Dam, this one’s tough. So much to convey in words on a page, little squiggles of emotionless darkness against blank whiteness, adhering to confusing forms and rules of structure and spelling, to try and paint pictures in your mind that will evoke sights, sounds, smells, tastes and above all that, to stimulate your imagination.

From our first story posted in December 2012 about the wind, various writers have put the tales to tablet and tried to fill in the picture of East Jesus you imagined in your mind. They wrote of constructions, they documented the parties, they expounded it’s prose in poems, they touched upon it’s soul with words for Charlie.
Much the same way that we have tried to fill in this section of the desert. It started out pretty barren with just a line of trees and a field of trash. Chasterus took a look at the area in February 2007 and decided this would be a good place to begin “sublimating the unwanted and ugly into the purposefully beautiful. “ One piece at a time, one story at a time, one day, one friend, one month, one event, one year, one more thing.

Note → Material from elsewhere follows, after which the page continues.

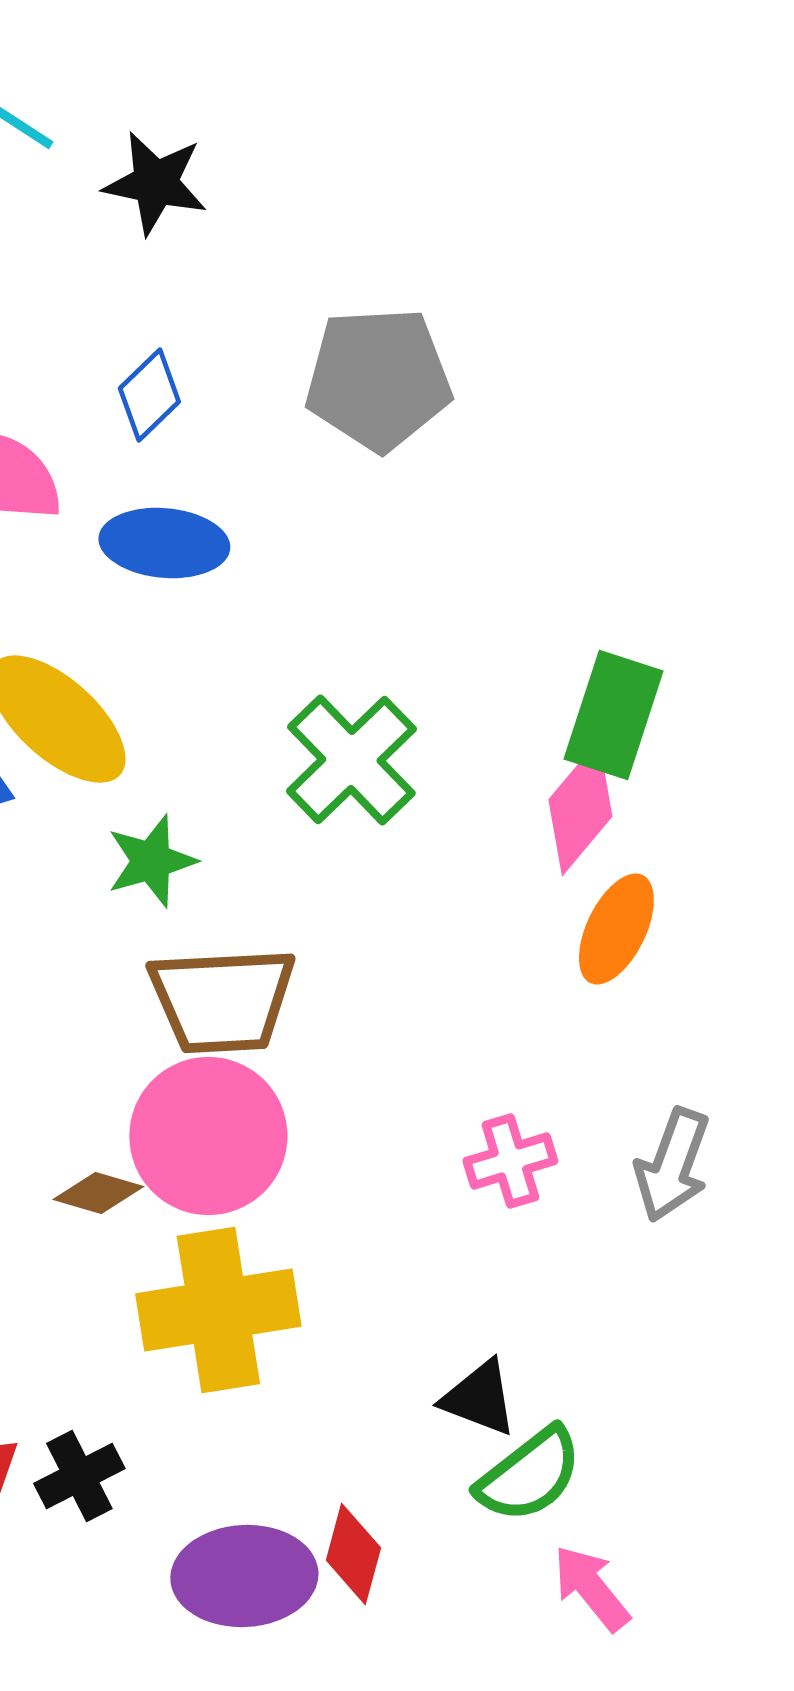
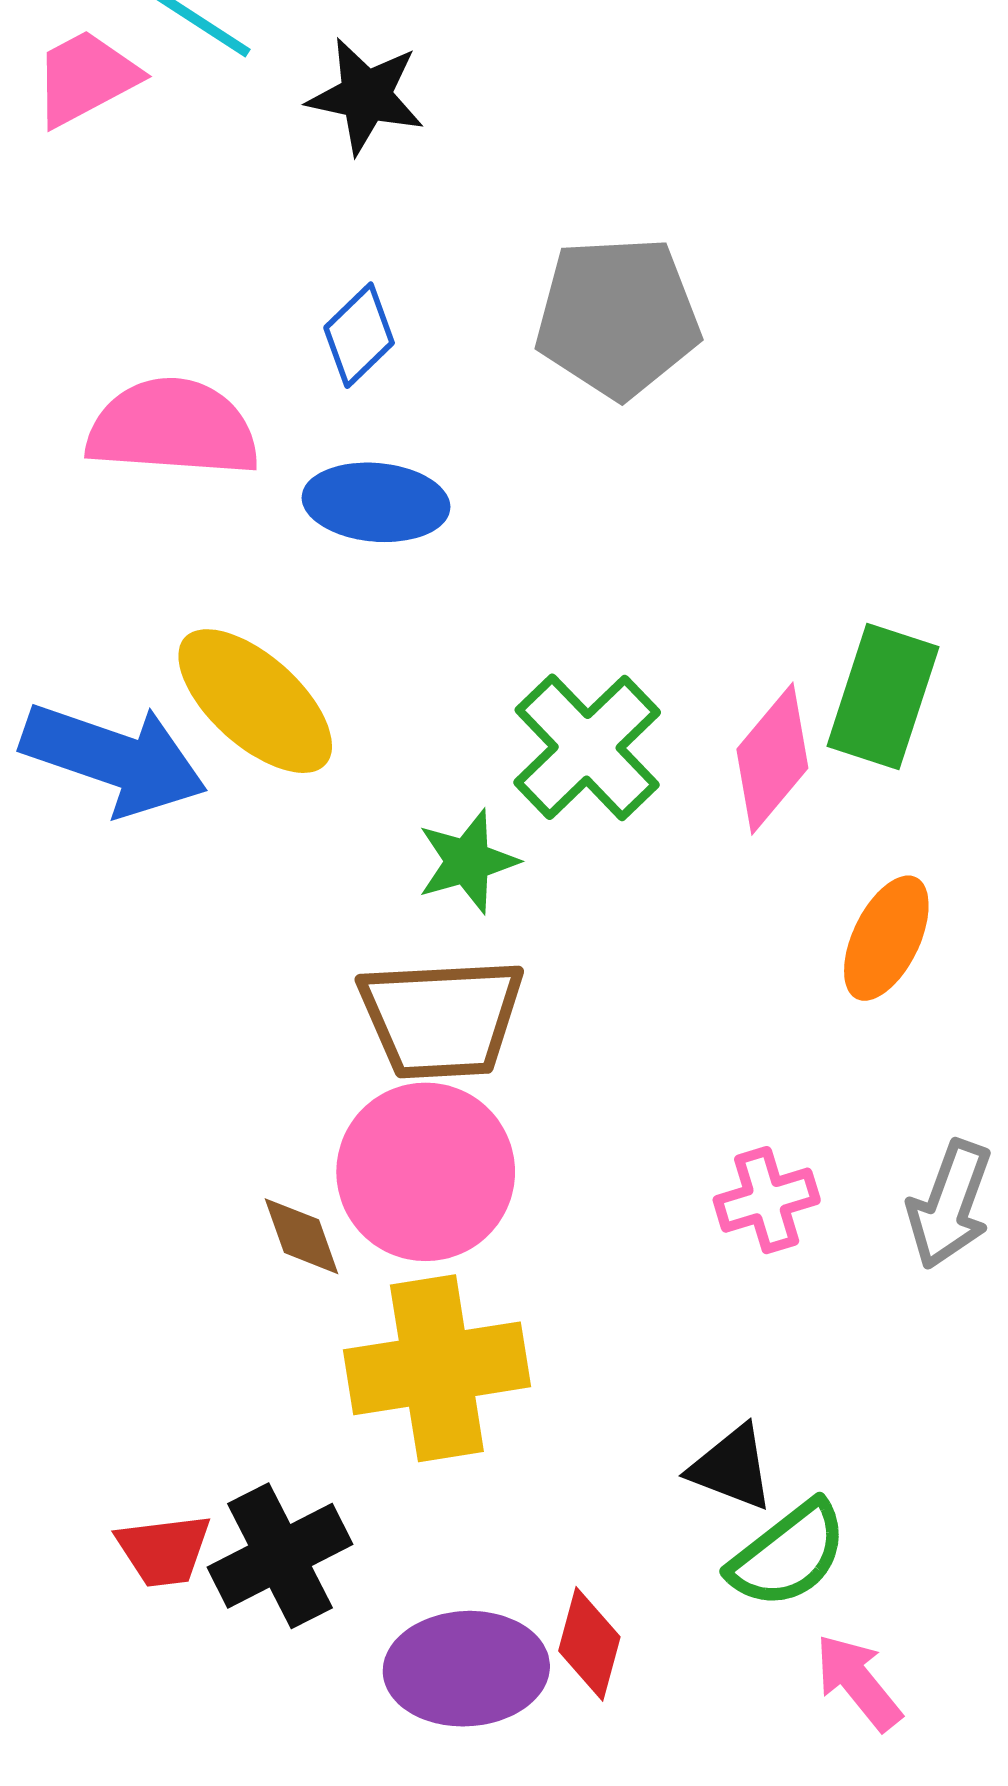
pink diamond: (580, 808) -> (772, 759), moved
green star: (151, 861) -> (467, 861), moved
brown diamond: (98, 1193) -> (301, 1236), turned 54
black cross: (79, 1476) -> (280, 1556), size x1.4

It has become a beautiful thing. You can find plenty of adjectives once you have tired of saying awesome and amazing. Whimsical, inspiring, soothing, hospitable, youthful, omnificent, uncommon, etc. and it just doesn’t go far enough to describe this community, this retreat, this home-away-from-home. As one guest said “Everyone comes up and genuinely thanks you for doing things here.”
So many things to thank people for doing this year. The power department is working on wiring more panels, more lights, more subsystems, improving the state of the batteries, cleaning, testing, working into the night to keep things going. The construction of more things, the repairing of things, the re-purposing of things, the covering of the Dome in shade cloth to help grow more things, the mud wrestling/adobe prep pit to help cover things in mud, the painting of any thing that doesn’t move and several people and things that weren’t fast enough. And so many, many more things and many more people than we can give credit.
For example we have no real idea of how many people were here for Art Slam 2014. They started showing up for the party 9 days in advance and continued to arrive until before the sunset. The pulled in trailers with art, pitched tents in the back yard, parked vans according to age and nationality and faced the recreational vehicles toward their personal Feng Shui. And yes, when a caravan of young, energetic, international students find their way to your doorstep you find some room for them too.
Nor do we have any idea how much work got done as so many projects were being worked on over a large acreage. From continued work on the wood fired kiln, a roof over the work area, repairing tables, the stove, installing a clothes washing area, more carpeting to make the garden wheelchair accessible, etc.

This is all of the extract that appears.